(Saved entries)
=== Section Start ===
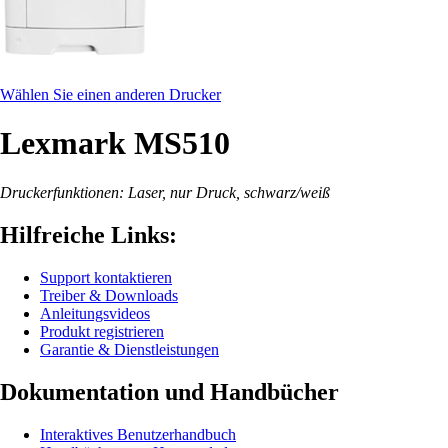
Wählen Sie einen anderen Drucker
Lexmark MS510
Druckerfunktionen: Laser, nur Druck, schwarz/weiß
Hilfreiche Links:
Support kontaktieren
Treiber & Downloads
Anleitungsvideos
Produkt registrieren
Garantie & Dienstleistungen
Dokumentation und Handbücher
Interaktives Benutzerhandbuch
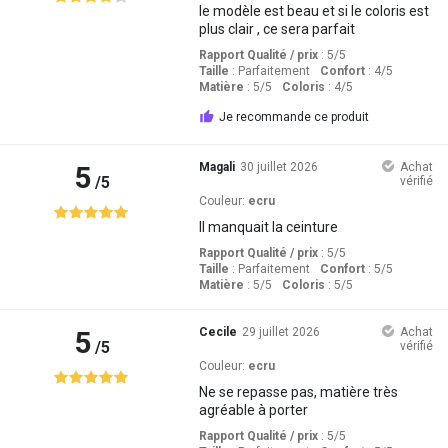
le modèle est beau et si le coloris est
plus clair , ce sera parfait
Rapport Qualité / prix
: 5
/5
Taille
:
Parfaitement
Confort
: 4
/5
Matière
: 5
/5
Coloris
: 4
/5
Je recommande ce produit
5
Magali
30 juillet 2026
Achat
/5
vérifié
Couleur:
ecru
Il manquait la ceinture
Rapport Qualité / prix
: 5
/5
Taille
:
Parfaitement
Confort
: 5
/5
Matière
: 5
/5
Coloris
: 5
/5
5
Cecile
29 juillet 2026
Achat
/5
vérifié
Couleur:
ecru
Ne se repasse pas, matière très
agréable à porter
Rapport Qualité / prix
: 5
/5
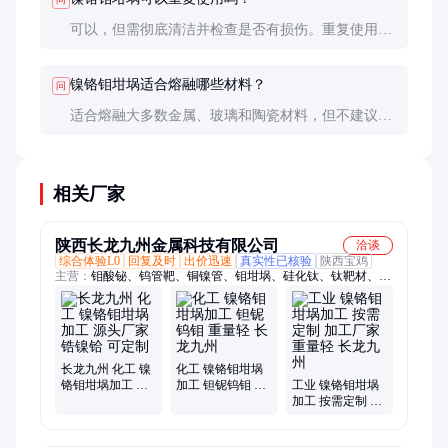
可以，但需彻底清洁并检查是否有损伤。重复使用时
性能可能逐渐下降，建议定期更换。
镍铬钼坩埚适合熔融哪些材料？
问
适合熔融大多数金属、玻璃和陶瓷材料，但不建议用
于强氧化性物质或活性金属（如锂、钠等）的熔融。
相关厂家
陕西长龙九州金属科技有限公司
洽谈
综合体验L0
回复及时
出价迅速
真实性已核验
陕西宝鸡
主营：
钼酸铋、钨管靶、铜镍管、钼坩埚、硅化钛、钛靶材、甲
醇钽、催化剂、钒酸铋、纯镍棒、硼化铪、硅化钨、硼化锆、羧
酸酯、钛锆管、保护管、复合板、核锆管、纯铌管、冷凝器、钛
板网、涂钽管、1272-23-7、加热器、材铸件、法兰管
长龙九州 化工 镍
化工 镍铬钼坩埚
铬钼坩埚加工 源
加工 钽铌钨钼 重
工业 镍铬钼坩埚
头厂家 锆镍铪 可
量轻 长龙九州
加工 按需定制 加
定制
工厂家 重量轻 长
龙九州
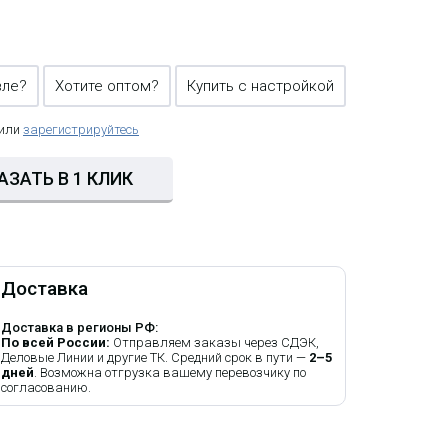
вле?
Хотите оптом?
Купить с настройкой
 или
зарегистрируйтесь
АЗАТЬ В 1 КЛИК
Доставка
Доставка в регионы РФ:
По всей России:
Отправляем заказы через СДЭК,
Деловые Линии и другие ТК. Средний срок в пути —
2–5
дней
. Возможна отгрузка вашему перевозчику по
согласованию.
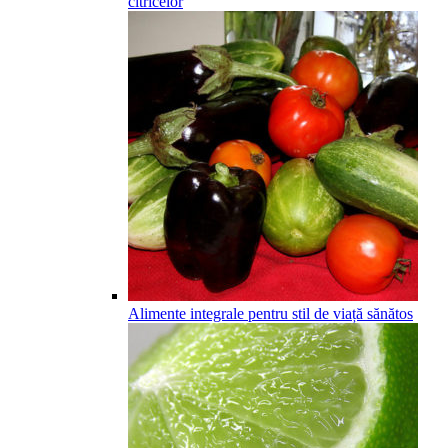
citricelor
Alimente integrale pentru stil de viață sănătos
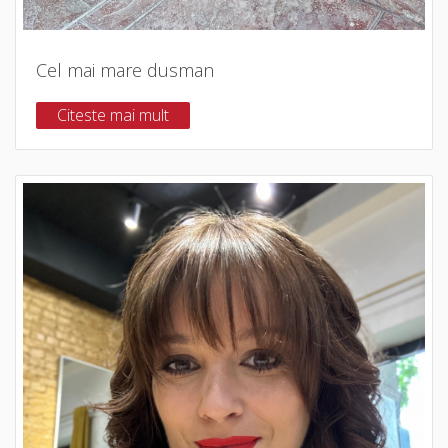
Cel mai mare dusman
Citeste mai mult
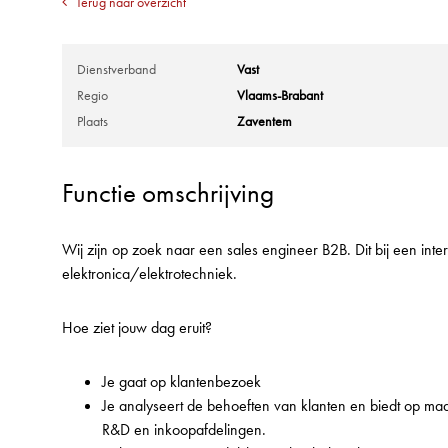
Terug naar overzicht
Dienstverband
Vast
Regio
Vlaams-Brabant
Plaats
Zaventem
Functie omschrijving
Wij zijn op zoek naar een sales engineer B2B. Dit bij een inte
elektronica/elektrotechniek.
Hoe ziet jouw dag eruit?
Je gaat op klantenbezoek
Je analyseert de behoeften van klanten en biedt op m
R&D en inkoopafdelingen.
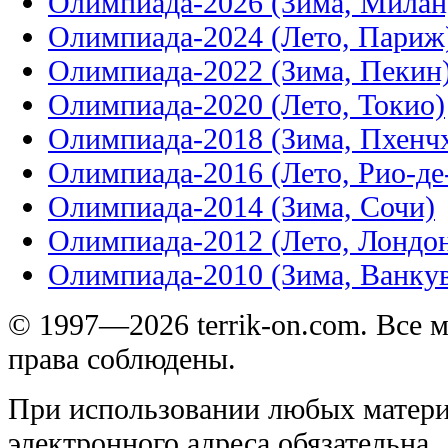
Олимпиада-2026 (Зима, Милан
Олимпиада-2024 (Лето, Париж
Олимпиада-2022 (Зима, Пекин
Олимпиада-2020 (Лето, Токио)
Олимпиада-2018 (Зима, Пхенч
Олимпиада-2016 (Лето, Рио-д
Олимпиада-2014 (Зима, Сочи)
Олимпиада-2012 (Лето, Лондо
Олимпиада-2010 (Зима, Ванку
© 1997—2026 terrik-on.com. Все 
права соблюдены.
При использовании любых матери
электронного адреса обязательна.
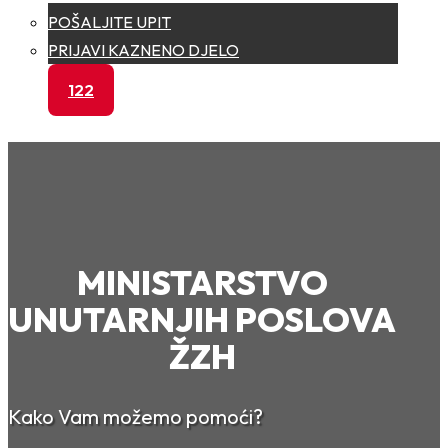
POŠALJITE UPIT
PRIJAVI KAZNENO DJELO
122
MINISTARSTVO
UNUTARNJIH POSLOVA
ŽZH
Kako Vam možemo pomoći?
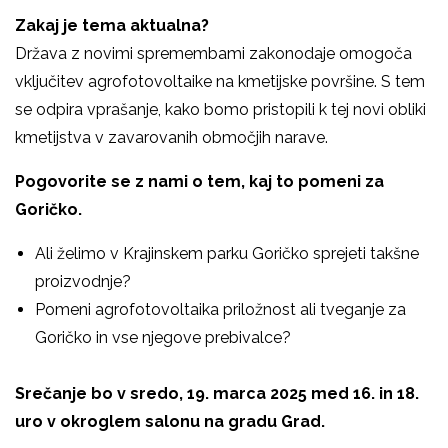
Zakaj je tema aktualna?
Država z novimi spremembami zakonodaje omogoča
vključitev agrofotovoltaike na kmetijske površine. S tem
se odpira vprašanje, kako bomo pristopili k tej novi obliki
kmetijstva v zavarovanih območjih narave.
Pogovorite se z nami o tem, kaj to pomeni za
Goričko.
Ali želimo v Krajinskem parku Goričko sprejeti takšne
proizvodnje?
Pomeni agrofotovoltaika priložnost ali tveganje za
Goričko in vse njegove prebivalce?
Srečanje bo v sredo, 19. marca 2025 med 16. in 18.
uro v okroglem salonu na gradu Grad.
=== Section End ===
▶ _EXERCISE INSTRUCTIONS_
Exact duplicates of all the entries are required, and no image may appear in them.

▶ _EXERCISE RESULT_
Wählen Sie einen anderen Drucker
Lexmark MS510
Druckerfunktionen: Laser, nur Druck, schwarz/weiß
Hilfreiche Links:
Support kontaktieren
Treiber & Downloads
Anleitungsvideos
Produkt registrieren
Garantie & Dienstleistungen
Dokumentation und Handbücher
Interaktives Benutzerhandbuch
le modèle est beau et si le coloris est
plus clair , ce sera parfait
Rapport Qualité / prix
: 5
/5
Taille
:
Parfaitement
Confort
: 4
/5
Matière
: 5
/5
Coloris
: 4
/5
Je recommande ce produit
5
Magali
30 juillet 2026
Achat
/5
vérifié
Couleur:
ecru
Il manquait la ceinture
Rapport Qualité / prix
: 5
/5
Taille
:
Parfaitement
Confort
: 5
/5
Matière
: 5
/5
Coloris
: 5
/5
5
Cecile
29 juillet 2026
Achat
/5
vérifié
Couleur:
ecru
Ne se repasse pas, matière très
agréable à porter
Rapport Qualité / prix
: 5
/5
可以，但需彻底清洁并检查是否有损伤。重复使用时
性能可能逐渐下降，建议定期更换。
镍铬钼坩埚适合熔融哪些材料？
问
适合熔融大多数金属、玻璃和陶瓷材料，但不建议用
于强氧化性物质或活性金属（如锂、钠等）的熔融。
相关厂家
陕西长龙九州金属科技有限公司
洽谈
综合体验L0
回复及时
出价迅速
真实性已核验
陕西宝鸡
主营：
钼酸铋、钨管靶、铜镍管、钼坩埚、硅化钛、钛靶材、甲
醇钽、催化剂、钒酸铋、纯镍棒、硼化铪、硅化钨、硼化锆、羧
酸酯、钛锆管、保护管、复合板、核锆管、纯铌管、冷凝器、钛
板网、涂钽管、1272-23-7、加热器、材铸件、法兰管
长龙九州 化工 镍
化工 镍铬钼坩埚
铬钼坩埚加工 源
加工 钽铌钨钼 重
工业 镍铬钼坩埚
头厂家 锆镍铪 可
量轻 长龙九州
加工 按需定制 加
定制
工厂家 重量轻 长
龙九州
вле?
Хотите оптом?
Купить с настройкой
 или
зарегистрируйтесь
АЗАТЬ В 1 КЛИК
Доставка
Доставка в регионы РФ:
По всей России:
Отправляем заказы через СДЭК,
Деловые Линии и другие ТК. Средний срок в пути —
2–5
дней
. Возможна отгрузка вашему перевозчику по
согласованию.
citricelor
Alimente integrale pentru stil de viață sănătos
Cel mai mare dusman
Citeste mai mult
Terug naar overzicht
Dienstverband
Vast
Regio
Vlaams-Brabant
Plaats
Zaventem
Functie omschrijving
Wij zijn op zoek naar een sales engineer B2B. Dit bij een inte
elektronica/elektrotechniek.
Hoe ziet jouw dag eruit?
Je gaat op klantenbezoek
Je analyseert de behoeften van klanten en biedt op m
R&D en inkoopafdelingen.
Олимпиада-2026 (Зима, Милан
Олимпиада-2024 (Лето, Париж
Олимпиада-2022 (Зима, Пекин
Олимпиада-2020 (Лето, Токио)
Олимпиада-2018 (Зима, Пхенч
Олимпиада-2016 (Лето, Рио-д
Олимпиада-2014 (Зима, Сочи)
Олимпиада-2012 (Лето, Лондо
Олимпиада-2010 (Зима, Ванку
© 1997—2026 terrik-on.com. Все 
права соблюдены.
При использовании любых матери
электронного адреса обязательна.
POŠALJITE UPIT
PRIJAVI KAZNENO DJELO
122
MINISTARSTVO
UNUTARNJIH POSLOVA
ŽZH
Kako Vam možemo pomoći?
Zakaj je tema aktualna?
Država z novimi spremembami zakonodaje omogoča
vključitev agrofotovoltaike na kmetijske površine. S tem
se odpira vprašanje, kako bomo pristopili k tej novi obliki
kmetijstva v zavarovanih območjih narave.
Pogovorite se z nami o tem, kaj to pomeni za
Goričko.
Ali želimo v Krajinskem parku Goričko sprejeti takšne
proizvodnje?
Pomeni agrofotovoltaika priložnost ali tveganje za
Goričko in vse njegove prebivalce?
Srečanje bo v sredo, 19. marca 2025 med 16. in 18.
uro v okroglem salonu na gradu Grad.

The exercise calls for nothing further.